The Cartoonists Rights Network International has appealed to the Bangladeshi government to release a political cartoonist. Ahmed Kabir Kishore was arrested over a month ago as a critic of the country’s response to COVID-19, and is scheduled for a “hearing” sometime in June. CRNI’s Terry Anderson and other leaders of free expression organizations wrote to the prime minister seeking assurances of his well-being and demanding his release. 1/3
Dear Prime Minister,
“The government firmly believes in freedom of press.” Those are your words. You uttered them on 19 November 2018, when funding was awarded to an organization that protects journalists in difficulty. You added: “No one can say we ever gagged anyone’s voice; we never did that, and we don’t do that either.”
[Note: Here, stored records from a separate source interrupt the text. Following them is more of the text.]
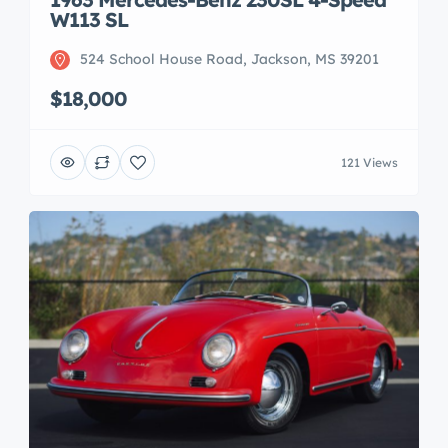
W113 SL
524 School House Road, Jackson, MS 39201
$18,000
121 Views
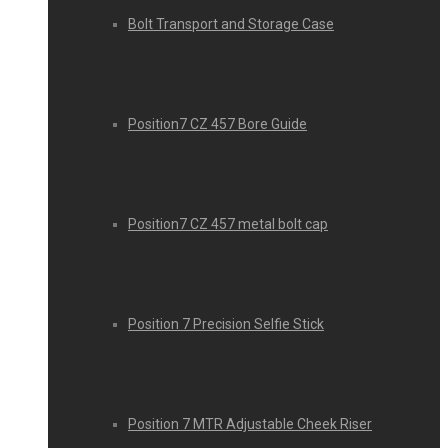
Bolt Transport and Storage Case
Position7 CZ 457 Bore Guide
Position7 CZ 457 metal bolt cap
Position 7 Precision Selfie Stick
Position 7 MTR Adjustable Cheek Riser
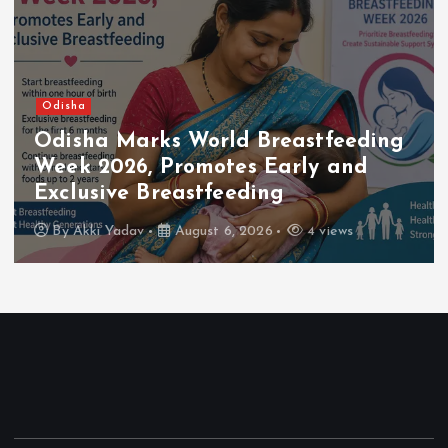
Odisha
Odisha Launches Damage
Assessment as Floodwaters Recede
Across the State
By
Akki Yadav
August 4, 2026
5 views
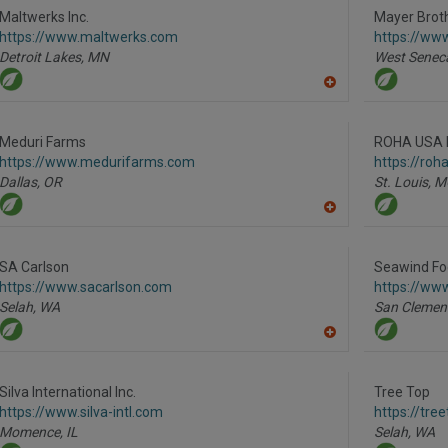
R
Maltwerks Inc.
Mayer Broth
F
https://www.maltwerks.com
https://ww
P
Detroit Lakes,
MN
West Senec
A
dd
to
R
Meduri Farms
ROHA USA 
F
https://www.medurifarms.com
https://roh
P
Dallas,
OR
St. Louis,
M
A
dd
to
R
SA Carlson
Seawind Fo
F
https://www.sacarlson.com
https://ww
P
Selah,
WA
San Clemen
A
dd
to
R
Silva International Inc.
Tree Top
F
https://www.silva-intl.com
https://tre
P
Momence,
IL
Selah,
WA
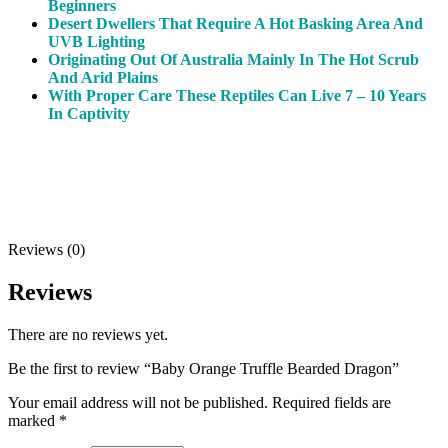
Beginners
Desert Dwellers That Require A Hot Basking Area And
UVB Lighting
Originating Out Of Australia Mainly In The Hot Scrub
And Arid Plains
With Proper Care These Reptiles Can Live 7 – 10 Years
In Captivity
Reviews (0)
Reviews
There are no reviews yet.
Be the first to review “Baby Orange Truffle Bearded Dragon”
Your email address will not be published.
Required fields are
marked
*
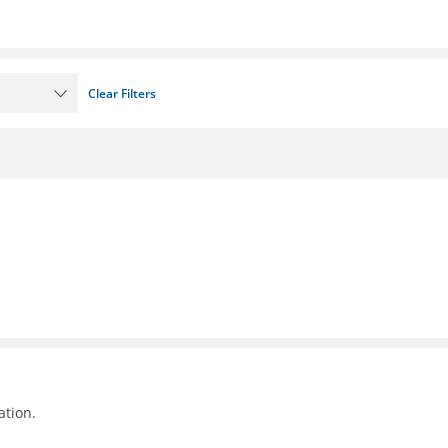
Clear Filters
ation.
It is nonetheless undeniable that the facts totally contradict these claims. Since this statement, your country has fallen five places in the World Press Freedom Index compiled by Reporters Without Borders (RSF). Bangladesh is ranked 151st out of 180 countries in the 2020 Index. And, given the disturbing number of press freedom violations in recent weeks, we fear that your country could fall even further next year.
During the month of May alone, at least 16 journalists and bloggers were charged under the 2018 Digital Security Act. They include the cartoonist Ahmed Kabir Kishore, who was arrested on 6 May by the Rapid Action Battalion, your country’s counter-terrorism agency. His only act of “terrorism” was to have published a series of cartoons of politicians entitled “Life in the Time of Corona.” He is still detained and is facing a possible life sentence.
Most of the other journalists being prosecuted under this law simply reported information that annoyed local politicians.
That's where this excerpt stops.